C’est une histoire qui évoque la science fiction. Deux soeurs siamoises, nées reliées par la tête, et partageant initialement le même cerveau, ont été séparées avec succès. Un an et demie après l’opération, le New England Journal of Medicine rapporte qu’Erin et Abby Delaney vont bien, dépassant même toutes les attentes.
"Erin rampe partout et profite de sa liberté retrouvée..." raconte leur maman, et "sa sœur Abby commence à s'asseoir toute seule. Nous sommes si reconnaissants, nous nous sentons si bénis d'être leurs parents et de les voir grandir et s'épanouir".
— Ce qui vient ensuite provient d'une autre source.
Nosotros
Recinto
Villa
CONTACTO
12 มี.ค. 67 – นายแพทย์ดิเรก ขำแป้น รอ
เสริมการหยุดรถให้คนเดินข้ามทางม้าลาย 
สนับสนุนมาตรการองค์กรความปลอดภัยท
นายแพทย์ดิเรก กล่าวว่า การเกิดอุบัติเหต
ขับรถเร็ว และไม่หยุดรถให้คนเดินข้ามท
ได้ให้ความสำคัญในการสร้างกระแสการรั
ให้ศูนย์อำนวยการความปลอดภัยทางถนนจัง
Leurs tissus cérébraux avaient complétement fusionné
Pourtant, l’avenir de ces siamoises craniopagus était sombre à leur naissance. La séparation était notamment compliquée par le fait que leurs tissus cérébraux avaient complétement fusionné pendant la grossesse. Ainsi, les sœurs avaient en commun le sinus sagittal supérieur, c’est-à-dire le gros vaisseau qui transporte le sang du cerveau vers cœur. Avant l’opération, les médecins ont donc d’abord commencé à séparer leur cerveau progressivement, les éloignant l’un de l’autre, millimètre par millimètre, grâce à de nouvelles technologies médicales complexes.
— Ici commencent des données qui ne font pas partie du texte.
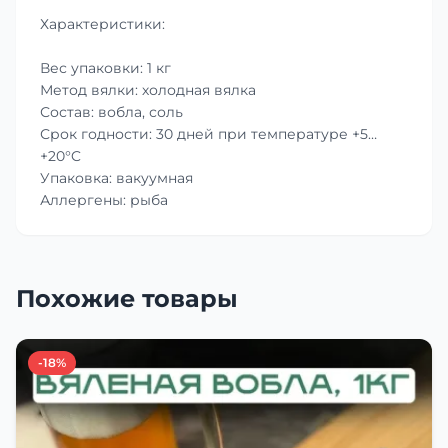
Характеристики:
Вес упаковки: 1 кг
Метод вялки: холодная вялка
Состав: вобла, соль
Срок годности: 30 дней при температуре +5…
+20°C
Упаковка: вакуумная
Аллергены: рыба
Похожие товары
-18%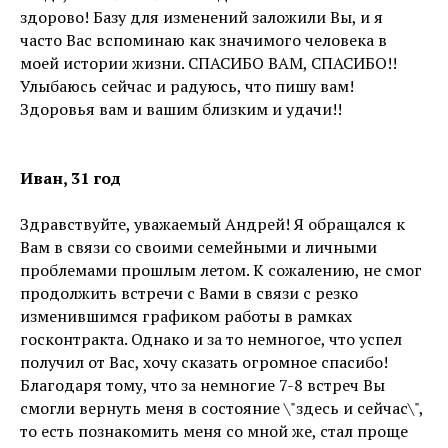
здорово! Базу для изменений заложили Вы, и я
часто Вас вспоминаю как значимого человека в
моей истории жизни. СПАСИБО ВАМ, СПАСИБО!!
Улыбаюсь сейчас и радуюсь, что пишу вам!
Здоровья вам и вашим близким и удачи!!
Иван, 31 год
Здравствуйте, уважаемый Андрей! Я обращался к
Вам в связи со своими семейными и личными
проблемами прошлым летом. К сожалению, не смог
продолжить встречи с Вами в связи с резко
изменившимся графиком работы в рамках
госконтракта. Однако и за то немногое, что успел
получил от Вас, хочу сказать огромное спасибо!
Благодаря тому, что за немногие 7-8 встреч Вы
смогли вернуть меня в состояние \"здесь и сейчас\",
то есть познакомить меня со мной же, стал проще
"Les nourrissons atteints de cette malformation guérissent plus vite si ils sont jeunes au moment de la séparation, en raison de la plasticité et des pouvoirs régénérateurs du jeune cerveau", explique le neurochirurgien Gregory Heuer, qui a dirigé l’opération avec Jesse Taylor et une équipe multidisciplinaire de 30 personnes. "Cependant, nous devions équilibrer cet avantage par rapport aux risques d'une chirurgie majeure chez les nourrissons, surtout dans un état aussi complexe et extrêmement rare", raconte-t-il.
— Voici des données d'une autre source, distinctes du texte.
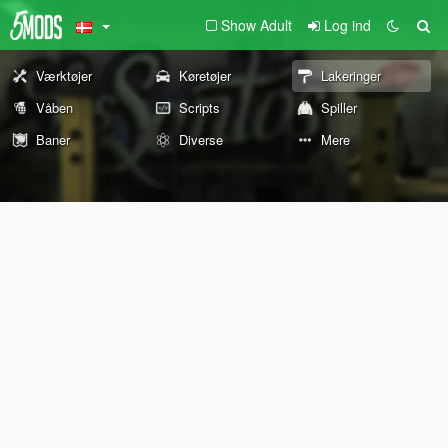
Show Adult
Log ind
Værktøjer
Køretøjer
Lakeringer
Våben
Scripts
Spiller
Baner
Diverse
Mere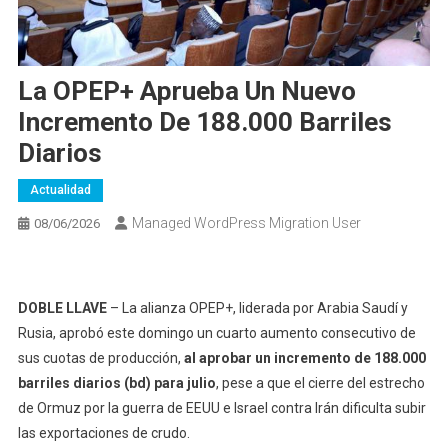
La OPEP+ Aprueba Un Nuevo
Incremento De 188.000 Barriles
Diarios
Actualidad
Managed WordPress Migration User
08/06/2026
DOBLE LLAVE
– La alianza OPEP+, liderada por Arabia Saudí y
Rusia, aprobó este domingo un cuarto aumento consecutivo de
sus cuotas de producción,
al aprobar un incremento de 188.000
barriles diarios (bd) para julio
, pese a que el cierre del estrecho
de Ormuz por la guerra de EEUU e Israel contra Irán dificulta subir
las exportaciones de crudo.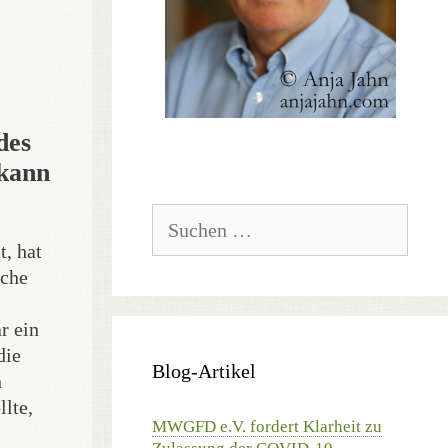
des
 kann
Suchen
nach:
t, hat
iche
r ein
die
Blog-Artikel
n
lte,
MWGFD e.V. fordert Klarheit zu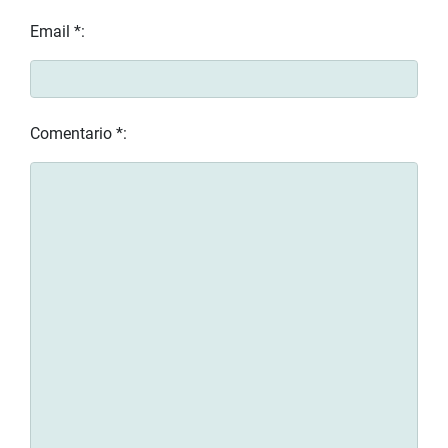
Email *:
Comentario *:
Les petites filles se rétablissent
En juin 2017, les médecins décident de passer à l’acte. Les petites ont 10 mois, et leur chirurgie durera 11 heures, faisant la une des médias dans le monde entier. L'équipe a notamment utilisé un système de navigation assisté par ordinateur pour cartographier les vaisseaux sanguins interconnectés, en particulier le sinus sagittal, qui a dû être soigneusement divisé pour qu’une partie aille à chaque enfant. "Après cette chirurgie longue et compliquée, ces petites filles se rétablissent, se développent et grandissent. Nous sommes honorés d'avoir contribué à la réalisation de ce projet", se félicite Jesse Taylor, même si un suivi médical lourd est toujours nécessaire.
Aujourd’hui agées de deux ans et demi, les siamoises auront besoin d'un implant synthétique à l'âge de quatre ou cinq ans pour couvrir les ouvertures du crâne qu'a exigé la chirurgie de séparation. Les cas de jumeaux craniopagus sont extrèmement rares, se produisant environ six fois sur 10 millions de naissances.